**** AVAILABLE DATA

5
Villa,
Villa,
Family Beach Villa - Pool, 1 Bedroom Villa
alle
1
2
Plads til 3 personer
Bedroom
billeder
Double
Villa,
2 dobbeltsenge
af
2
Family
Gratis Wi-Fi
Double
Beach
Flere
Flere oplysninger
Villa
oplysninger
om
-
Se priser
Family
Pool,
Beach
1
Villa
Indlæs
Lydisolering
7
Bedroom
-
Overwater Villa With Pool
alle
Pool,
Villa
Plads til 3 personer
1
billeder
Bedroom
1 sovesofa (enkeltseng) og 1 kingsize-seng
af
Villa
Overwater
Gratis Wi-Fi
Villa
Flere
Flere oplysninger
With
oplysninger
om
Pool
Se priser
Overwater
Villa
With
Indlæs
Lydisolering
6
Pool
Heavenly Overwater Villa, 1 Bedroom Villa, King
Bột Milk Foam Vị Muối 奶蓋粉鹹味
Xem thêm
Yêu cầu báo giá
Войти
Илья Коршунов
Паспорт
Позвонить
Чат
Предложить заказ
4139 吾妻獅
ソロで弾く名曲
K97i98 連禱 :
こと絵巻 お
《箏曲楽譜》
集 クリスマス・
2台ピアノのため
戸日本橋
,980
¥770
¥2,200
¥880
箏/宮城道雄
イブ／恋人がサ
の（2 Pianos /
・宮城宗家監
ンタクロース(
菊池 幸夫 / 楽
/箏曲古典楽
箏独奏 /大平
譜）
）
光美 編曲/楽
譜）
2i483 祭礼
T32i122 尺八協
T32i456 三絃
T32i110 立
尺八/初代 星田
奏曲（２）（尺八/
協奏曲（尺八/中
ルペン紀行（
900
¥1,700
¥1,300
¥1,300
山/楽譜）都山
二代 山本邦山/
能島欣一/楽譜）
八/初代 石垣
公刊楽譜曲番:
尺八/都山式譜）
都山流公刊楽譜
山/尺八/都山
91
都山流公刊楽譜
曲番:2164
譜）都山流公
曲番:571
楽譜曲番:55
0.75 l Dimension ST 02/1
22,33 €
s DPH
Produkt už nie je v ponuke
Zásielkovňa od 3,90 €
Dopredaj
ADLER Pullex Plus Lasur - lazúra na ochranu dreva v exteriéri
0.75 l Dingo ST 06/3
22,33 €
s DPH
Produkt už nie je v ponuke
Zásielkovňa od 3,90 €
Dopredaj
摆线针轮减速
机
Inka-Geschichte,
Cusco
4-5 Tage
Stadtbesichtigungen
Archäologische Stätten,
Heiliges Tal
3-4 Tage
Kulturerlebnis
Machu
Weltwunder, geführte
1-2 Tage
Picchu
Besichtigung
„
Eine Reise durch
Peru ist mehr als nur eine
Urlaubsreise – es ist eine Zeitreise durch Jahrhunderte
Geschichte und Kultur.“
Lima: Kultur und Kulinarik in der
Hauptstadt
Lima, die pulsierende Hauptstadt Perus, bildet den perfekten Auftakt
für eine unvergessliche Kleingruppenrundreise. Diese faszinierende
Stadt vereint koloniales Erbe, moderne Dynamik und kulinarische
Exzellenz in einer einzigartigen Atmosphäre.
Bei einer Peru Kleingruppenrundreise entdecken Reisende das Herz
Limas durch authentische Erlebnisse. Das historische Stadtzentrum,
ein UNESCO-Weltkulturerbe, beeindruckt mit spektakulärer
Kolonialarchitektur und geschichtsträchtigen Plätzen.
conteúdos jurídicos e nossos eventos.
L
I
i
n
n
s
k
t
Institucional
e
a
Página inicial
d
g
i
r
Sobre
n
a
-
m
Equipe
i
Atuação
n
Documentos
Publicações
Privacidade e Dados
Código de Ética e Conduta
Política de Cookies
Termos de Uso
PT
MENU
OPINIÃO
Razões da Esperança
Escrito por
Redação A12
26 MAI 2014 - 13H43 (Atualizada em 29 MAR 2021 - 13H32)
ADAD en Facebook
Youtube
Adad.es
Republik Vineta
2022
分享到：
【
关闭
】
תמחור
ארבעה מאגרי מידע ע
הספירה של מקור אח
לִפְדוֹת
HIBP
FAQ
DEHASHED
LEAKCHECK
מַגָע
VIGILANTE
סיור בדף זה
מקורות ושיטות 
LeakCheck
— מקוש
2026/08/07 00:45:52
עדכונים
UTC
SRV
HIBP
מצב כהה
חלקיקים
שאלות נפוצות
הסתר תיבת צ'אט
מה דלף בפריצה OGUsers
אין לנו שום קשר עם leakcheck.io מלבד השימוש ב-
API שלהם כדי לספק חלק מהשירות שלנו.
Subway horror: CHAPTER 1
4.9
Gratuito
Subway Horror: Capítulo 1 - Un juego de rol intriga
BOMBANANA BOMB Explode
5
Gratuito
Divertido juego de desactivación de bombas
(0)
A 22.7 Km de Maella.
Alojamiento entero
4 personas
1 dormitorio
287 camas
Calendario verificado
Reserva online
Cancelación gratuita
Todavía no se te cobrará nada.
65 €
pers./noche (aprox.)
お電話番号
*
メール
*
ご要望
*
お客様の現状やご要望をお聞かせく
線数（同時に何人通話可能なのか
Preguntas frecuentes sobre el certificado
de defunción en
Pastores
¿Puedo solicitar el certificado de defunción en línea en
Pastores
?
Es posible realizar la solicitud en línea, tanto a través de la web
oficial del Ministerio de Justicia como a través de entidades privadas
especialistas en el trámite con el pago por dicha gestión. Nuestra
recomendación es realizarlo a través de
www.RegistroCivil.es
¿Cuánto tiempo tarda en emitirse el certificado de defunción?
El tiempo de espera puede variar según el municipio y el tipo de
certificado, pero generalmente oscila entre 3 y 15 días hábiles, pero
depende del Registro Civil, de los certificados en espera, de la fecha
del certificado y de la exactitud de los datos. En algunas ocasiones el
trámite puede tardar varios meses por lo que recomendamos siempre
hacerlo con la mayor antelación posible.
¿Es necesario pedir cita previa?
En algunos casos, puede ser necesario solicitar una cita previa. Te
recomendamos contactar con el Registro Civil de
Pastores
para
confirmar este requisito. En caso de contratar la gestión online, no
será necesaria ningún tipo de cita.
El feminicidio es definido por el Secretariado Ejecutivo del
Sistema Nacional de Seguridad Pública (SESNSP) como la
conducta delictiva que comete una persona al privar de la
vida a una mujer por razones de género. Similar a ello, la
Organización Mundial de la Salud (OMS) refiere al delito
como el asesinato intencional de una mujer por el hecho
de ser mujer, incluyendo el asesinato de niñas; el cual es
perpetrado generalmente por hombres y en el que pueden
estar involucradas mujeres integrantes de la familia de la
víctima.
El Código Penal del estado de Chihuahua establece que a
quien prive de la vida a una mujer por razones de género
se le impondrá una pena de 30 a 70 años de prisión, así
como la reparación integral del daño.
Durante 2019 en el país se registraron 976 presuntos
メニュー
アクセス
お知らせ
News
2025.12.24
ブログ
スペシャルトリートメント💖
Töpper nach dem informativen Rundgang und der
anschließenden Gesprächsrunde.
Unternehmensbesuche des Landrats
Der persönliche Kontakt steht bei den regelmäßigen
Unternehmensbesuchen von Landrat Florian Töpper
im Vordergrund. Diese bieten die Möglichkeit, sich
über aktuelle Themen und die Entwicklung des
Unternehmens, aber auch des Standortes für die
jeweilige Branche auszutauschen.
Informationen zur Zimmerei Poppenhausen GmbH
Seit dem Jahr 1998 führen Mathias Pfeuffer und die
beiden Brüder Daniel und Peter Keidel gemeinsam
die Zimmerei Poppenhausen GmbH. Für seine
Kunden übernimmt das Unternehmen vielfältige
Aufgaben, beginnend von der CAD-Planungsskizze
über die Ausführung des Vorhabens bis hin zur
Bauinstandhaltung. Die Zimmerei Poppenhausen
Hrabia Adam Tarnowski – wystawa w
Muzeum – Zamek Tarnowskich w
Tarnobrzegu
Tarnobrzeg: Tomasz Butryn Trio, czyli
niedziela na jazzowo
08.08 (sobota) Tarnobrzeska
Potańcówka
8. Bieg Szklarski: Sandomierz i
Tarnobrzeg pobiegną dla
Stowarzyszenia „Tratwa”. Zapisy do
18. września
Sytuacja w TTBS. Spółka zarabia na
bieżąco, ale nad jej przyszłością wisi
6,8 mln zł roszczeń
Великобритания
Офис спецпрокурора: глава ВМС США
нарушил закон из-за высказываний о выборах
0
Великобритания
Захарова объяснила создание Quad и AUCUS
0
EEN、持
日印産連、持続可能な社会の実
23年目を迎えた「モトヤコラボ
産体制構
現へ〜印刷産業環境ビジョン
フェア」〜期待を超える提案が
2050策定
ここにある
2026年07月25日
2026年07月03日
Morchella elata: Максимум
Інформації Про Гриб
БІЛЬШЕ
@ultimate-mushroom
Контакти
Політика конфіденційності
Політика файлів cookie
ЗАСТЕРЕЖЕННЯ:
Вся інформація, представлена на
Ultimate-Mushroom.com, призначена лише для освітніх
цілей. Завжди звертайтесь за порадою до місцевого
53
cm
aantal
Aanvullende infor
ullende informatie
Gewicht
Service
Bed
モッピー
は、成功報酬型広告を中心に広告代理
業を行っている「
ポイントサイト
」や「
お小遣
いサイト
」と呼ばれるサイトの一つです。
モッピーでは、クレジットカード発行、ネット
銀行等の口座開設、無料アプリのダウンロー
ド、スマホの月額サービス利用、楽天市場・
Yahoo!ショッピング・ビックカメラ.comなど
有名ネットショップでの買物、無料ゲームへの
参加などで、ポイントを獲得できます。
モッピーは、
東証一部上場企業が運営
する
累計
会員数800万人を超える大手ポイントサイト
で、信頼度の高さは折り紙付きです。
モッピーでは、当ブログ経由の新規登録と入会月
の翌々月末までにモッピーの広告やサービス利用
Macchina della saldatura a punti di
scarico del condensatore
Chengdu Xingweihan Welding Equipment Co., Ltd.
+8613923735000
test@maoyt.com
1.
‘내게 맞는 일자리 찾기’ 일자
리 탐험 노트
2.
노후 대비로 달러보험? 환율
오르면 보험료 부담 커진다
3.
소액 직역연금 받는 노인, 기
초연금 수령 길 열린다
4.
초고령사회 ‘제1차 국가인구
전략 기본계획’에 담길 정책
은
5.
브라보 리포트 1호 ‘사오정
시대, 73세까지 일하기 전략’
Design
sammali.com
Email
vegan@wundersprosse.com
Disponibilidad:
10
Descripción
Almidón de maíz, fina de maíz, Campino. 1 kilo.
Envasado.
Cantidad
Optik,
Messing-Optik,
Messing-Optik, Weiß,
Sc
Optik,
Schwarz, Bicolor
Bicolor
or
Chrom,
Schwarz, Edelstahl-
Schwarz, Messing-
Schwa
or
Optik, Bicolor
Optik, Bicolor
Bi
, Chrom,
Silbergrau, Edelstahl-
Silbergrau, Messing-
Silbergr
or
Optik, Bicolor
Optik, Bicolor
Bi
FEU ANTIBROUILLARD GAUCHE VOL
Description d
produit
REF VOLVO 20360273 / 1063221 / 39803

********

**EXERCISE REQUIREMENTS**
Looking at the entries above, say how many lines contain the word "Diese". Nothing but the number is needed.

**FINAL ANSWER**
2